**What this task involves**
Write out all the data verbatim. Skip images.

**Data records**
^^^^^^^^^^^^^^^^

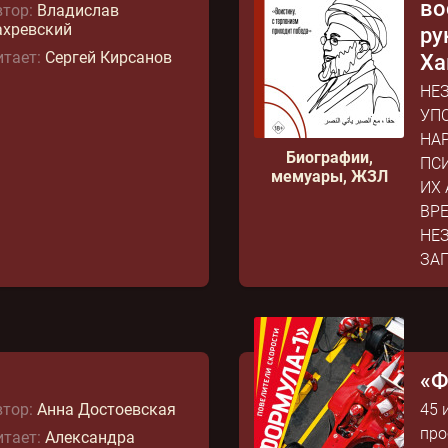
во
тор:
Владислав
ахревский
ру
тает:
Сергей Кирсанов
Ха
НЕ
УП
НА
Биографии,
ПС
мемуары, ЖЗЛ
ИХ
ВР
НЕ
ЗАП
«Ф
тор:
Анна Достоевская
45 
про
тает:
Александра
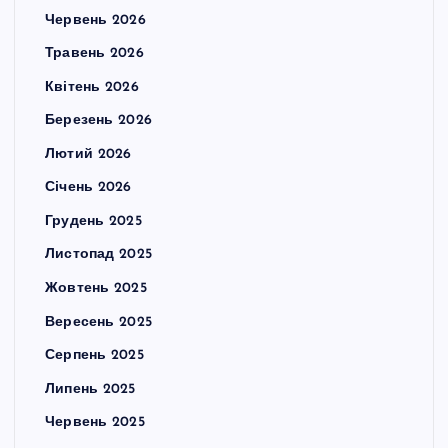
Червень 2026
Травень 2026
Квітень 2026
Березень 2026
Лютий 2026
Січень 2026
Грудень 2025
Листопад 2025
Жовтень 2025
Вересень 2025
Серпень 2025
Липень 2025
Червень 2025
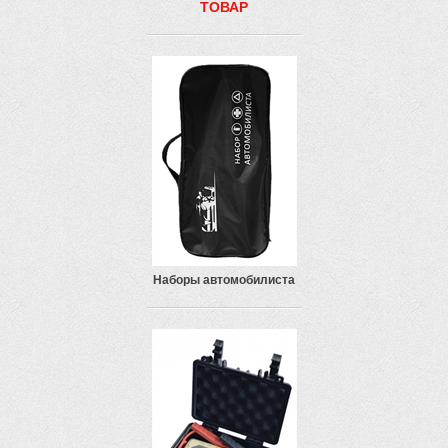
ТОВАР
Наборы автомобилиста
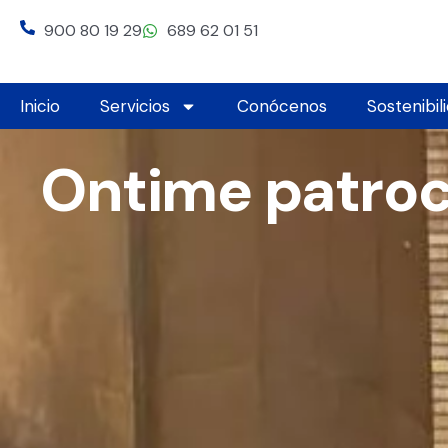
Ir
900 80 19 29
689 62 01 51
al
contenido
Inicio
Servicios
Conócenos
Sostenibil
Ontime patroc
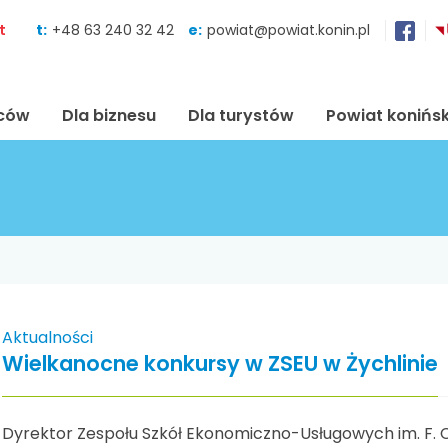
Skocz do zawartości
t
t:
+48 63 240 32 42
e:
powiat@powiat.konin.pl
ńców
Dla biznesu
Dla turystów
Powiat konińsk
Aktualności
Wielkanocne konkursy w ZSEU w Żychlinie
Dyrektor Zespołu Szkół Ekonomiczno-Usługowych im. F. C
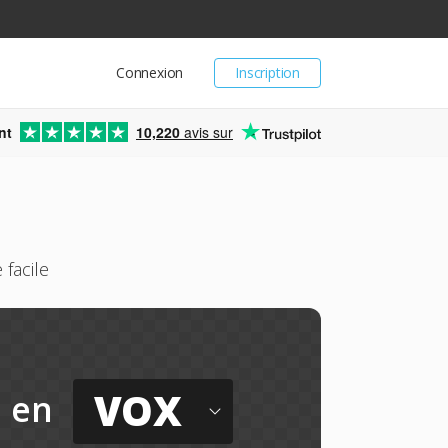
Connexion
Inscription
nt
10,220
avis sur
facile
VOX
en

^^^^^^^^^^^^^^^^

**Solution for this task**
во
тор:
Владислав
ахревский
ру
тает:
Сергей Кирсанов
Ха
НЕ
УП
НА
Биографии,
ПС
мемуары, ЖЗЛ
ИХ
ВР
НЕ
ЗАП
«Ф
тор:
Анна Достоевская
45 
про
тает:
Александра
Червень 2026
Травень 2026
Квітень 2026
Березень 2026
Лютий 2026
Січень 2026
Грудень 2025
Листопад 2025
Жовтень 2025
Вересень 2025
Серпень 2025
Липень 2025
Червень 2025
ТОВАР
Наборы автомобилиста
Ir
900 80 19 29
689 62 01 51
al
contenido
Inicio
Servicios
Conócenos
Sostenibil
Ontime patroc
Skocz do zawartości
t
t:
+48 63 240 32 42
e:
powiat@powiat.konin.pl
ńców
Dla biznesu
Dla turystów
Powiat konińsk
Aktualności
Wielkanocne konkursy w ZSEU w Żychlinie
Dyrektor Zespołu Szkół Ekonomiczno-Usługowych im. F. C
Connexion
Inscription
nt
10,220
avis sur
facile
VOX
en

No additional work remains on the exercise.